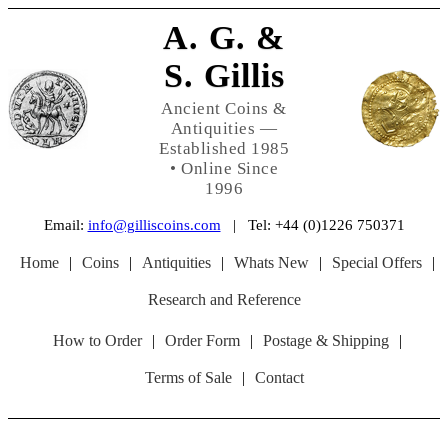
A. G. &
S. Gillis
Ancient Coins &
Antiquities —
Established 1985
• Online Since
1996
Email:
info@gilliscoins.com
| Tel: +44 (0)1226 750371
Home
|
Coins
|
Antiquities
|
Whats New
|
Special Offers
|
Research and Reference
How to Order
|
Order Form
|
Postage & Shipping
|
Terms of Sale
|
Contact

^^^^^^^^

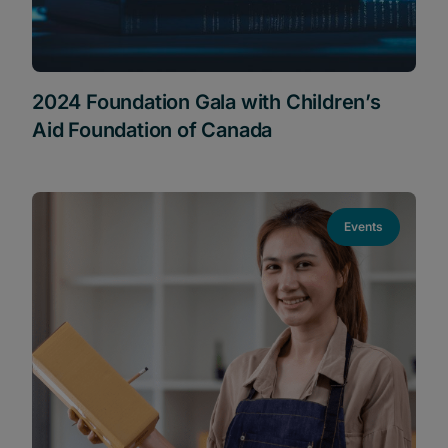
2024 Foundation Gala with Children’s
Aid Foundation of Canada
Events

^^^^^^^^

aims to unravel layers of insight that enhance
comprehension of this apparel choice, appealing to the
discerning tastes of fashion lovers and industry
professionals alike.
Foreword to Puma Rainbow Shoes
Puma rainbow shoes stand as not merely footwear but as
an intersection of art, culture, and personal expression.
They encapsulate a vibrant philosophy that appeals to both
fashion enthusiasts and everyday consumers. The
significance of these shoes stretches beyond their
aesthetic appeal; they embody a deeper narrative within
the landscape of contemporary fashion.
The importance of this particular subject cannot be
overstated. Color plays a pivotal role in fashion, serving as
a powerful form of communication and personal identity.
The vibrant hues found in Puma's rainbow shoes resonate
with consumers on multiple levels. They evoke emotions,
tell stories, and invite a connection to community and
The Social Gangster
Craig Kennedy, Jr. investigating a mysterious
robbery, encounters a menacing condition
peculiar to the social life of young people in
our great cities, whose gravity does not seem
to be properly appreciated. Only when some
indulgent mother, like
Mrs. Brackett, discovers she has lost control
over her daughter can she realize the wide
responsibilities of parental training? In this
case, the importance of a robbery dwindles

^^^^^^^^

* **THE PROBLEM**
Of the entries above, transcribe exactly those lines that fall between the line containing "with consumers on" and the line containing "case, the importance of a robbery dwindles", together with those two lines.

* **RESULT OF THIS TASK**
with consumers on multiple levels. They evoke emotions,
tell stories, and invite a connection to community and
The Social Gangster
Craig Kennedy, Jr. investigating a mysterious
robbery, encounters a menacing condition
peculiar to the social life of young people in
our great cities, whose gravity does not seem
to be properly appreciated. Only when some
indulgent mother, like
Mrs. Brackett, discovers she has lost control
over her daughter can she realize the wide
responsibilities of parental training? In this
case, the importance of a robbery dwindles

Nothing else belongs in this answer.